11. The system of claim 10, wherein the processor is further configured to:

identify information related to another sensor for another asset;

identify, based on the information for the other sensor, stored layered data for the asset;

analyze the information for the other sensor based on the stored layered data; and

determine a configuration for the other sensor, the configuration comprising a modification to functionality of the other sensor that causes additional capabilities to be present on the other sensor.

12. The system of claim 11, wherein the processor is further configured to:

configure the other sensor based on the determined configuration; and

operate the configured other sensor in relation to the other asset, the operation comprising the additional capabilities.

13. The system of claim 12, wherein a vertical column data structure and another layered form of data are generated from the operation of the configured sensor.

14. The system of claim 10, wherein the processor is further configured to:

receive a request for data about an event;

identify, from the database, event information related to the asset, wherein the event information comprises the layered data stored in the database for asset; and

generate, based on the event information, a renderable simulation that provides a visual depiction of atmospheric conditions in the vertical column above the asset in relation to a time of the event.

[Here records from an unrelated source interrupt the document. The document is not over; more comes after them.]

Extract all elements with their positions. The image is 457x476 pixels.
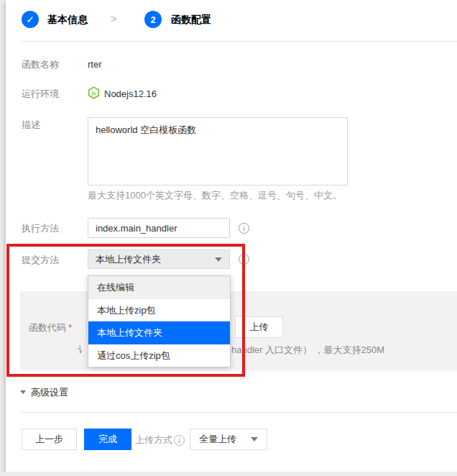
- code-hint-fragment-right: handler 入口文件） ，最大支持250M: [231, 344, 384, 355]
- dropdown-option-local-zip[interactable]: 本地上传zip包: [88, 299, 230, 322]
- step-1-label[interactable]: 基本信息: [47, 14, 88, 25]
- step-2-indicator[interactable]: 2: [144, 11, 162, 28]
- footer-divider: [22, 412, 457, 413]
- handler-label: 执行方法: [22, 223, 59, 234]
- upload-button[interactable]: 上传: [235, 316, 283, 338]
- submit-method-select[interactable]: 本地上传文件夹: [88, 250, 230, 269]
- nodejs-icon: js: [88, 86, 100, 99]
- code-hint-fragment-left: 讠: [78, 344, 87, 355]
- runtime-value: Nodejs12.16: [104, 88, 157, 99]
- function-code-label: 函数代码*: [29, 322, 72, 333]
- handler-info-icon[interactable]: i: [239, 223, 249, 234]
- required-asterisk: *: [68, 322, 72, 333]
- dropdown-option-online-edit[interactable]: 在线编辑: [88, 276, 230, 299]
- submit-method-select-value: 本地上传文件夹: [96, 253, 161, 266]
- done-button[interactable]: 完成: [84, 429, 131, 450]
- chevron-down-icon: [251, 437, 258, 441]
- chevron-right-icon: >: [111, 13, 117, 24]
- function-name-value: rter: [88, 59, 102, 70]
- upload-mode-info-icon[interactable]: i: [174, 435, 185, 446]
- description-label: 描述: [22, 119, 40, 130]
- upload-mode-label-group: 上传方式 i: [135, 434, 185, 447]
- function-name-label: 函数名称: [22, 59, 59, 70]
- advanced-settings-label: 高级设置: [31, 387, 68, 398]
- page-bottom-strip: [0, 472, 457, 476]
- page-background: ✓ 基本信息 > 2 函数配置 函数名称 rter 运行环境 js Nodejs…: [0, 0, 457, 476]
- step-2-label[interactable]: 函数配置: [171, 14, 211, 25]
- wizard-panel: ✓ 基本信息 > 2 函数配置 函数名称 rter 运行环境 js Nodejs…: [6, 0, 457, 472]
- stepper-divider: [20, 41, 457, 42]
- description-textarea[interactable]: helloworld 空白模板函数: [88, 117, 348, 186]
- function-code-section: 函数代码* 上传 讠 handler 入口文件） ，最大支持250M: [20, 291, 457, 370]
- runtime-label: 运行环境: [22, 88, 59, 99]
- advanced-settings-toggle[interactable]: 高级设置: [20, 387, 68, 398]
- submit-method-info-icon[interactable]: i: [239, 254, 249, 265]
- chevron-down-icon: [215, 257, 222, 262]
- upload-mode-label: 上传方式: [135, 434, 172, 447]
- dropdown-option-cos-zip[interactable]: 通过cos上传zip包: [88, 344, 230, 367]
- upload-mode-select-value: 全量上传: [199, 433, 236, 446]
- description-helper-text: 最大支持1000个英文字母、数字、空格、逗号、句号、中文。: [88, 190, 342, 201]
- handler-input[interactable]: [88, 218, 230, 238]
- collapse-caret-icon: [20, 390, 26, 394]
- step-1-indicator[interactable]: ✓: [22, 11, 39, 28]
- check-icon: ✓: [26, 14, 34, 25]
- dropdown-option-local-folder[interactable]: 本地上传文件夹: [88, 321, 230, 344]
- submit-method-dropdown-menu: 在线编辑 本地上传zip包 本地上传文件夹 通过cos上传zip包: [88, 275, 231, 367]
- step-2-number: 2: [150, 14, 155, 25]
- submit-method-label: 提交方法: [22, 255, 59, 265]
- svg-text:js: js: [91, 91, 96, 96]
- prev-step-button[interactable]: 上一步: [22, 429, 77, 450]
- upload-mode-select[interactable]: 全量上传: [190, 429, 267, 450]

15. The system of claim 14, wherein the processor is further configured to:

cause a rendering of the renderable simulation on a device associated with a user that provided the request.

16. The system of claim 10, wherein the event corresponds to at least one of an occurrence of an activity and a non-occurrence of an activity.

17. A non-transitory computer-readable storage medium tangibly encoded with computer-executable instructions that when executed by a device, perform a method comprising:

identifying sensor data collected by a sensor at a location for a time period, the sensor data related to atmospheric conditions proximate to an asset at the location during the time period;

analyzing the sensor data, and determining attributes of location conditions related to the asset;

compiling, based on the determined attributes of the location conditions, a vertical column data structure, the vertical column data structure comprising layered atmospheric data extending upwards from a surface level of the asset to a predetermined value above the surface level; and

storing, over a network, a layered form of data for the asset based at least on the vertical column data structure in a database.

18. The non-transitory computer-readable storage medium of claim 17, further comprising:

identifying information related to another sensor for another asset;

identifying, based on the information for the other sensor, stored layered data for the asset;

analyzing the information for the other sensor based on the stored layered data; and

determining a configuration for the other sensor, the configuration comprising a modification to functionality of the other sensor that causes additional capabilities to be present on the other sensor.

19. The non-transitory computer-readable storage medium of claim 18, further comprising:

configuring the other sensor based on the determined configuration; and

operating the configured other sensor in relation to the other asset, the operation comprising the additional capabilities, wherein a vertical column data structure and another layered form of data are generated from the operation of the configured sensor.

20. The non-transitory computer-readable storage medium of claim 17, further comprising:

receiving a request for data about an event;

identifying, from the database, event information related to the asset, wherein the event information comprises the layered data stored in the database for asset;

generating, based on the event information, a renderable simulation that provides a visual depiction of atmospheric conditions in the vertical column above the asset in relation to a time of the event; and

causing a rendering of the renderable simulation on a device associated with a user that provided the request.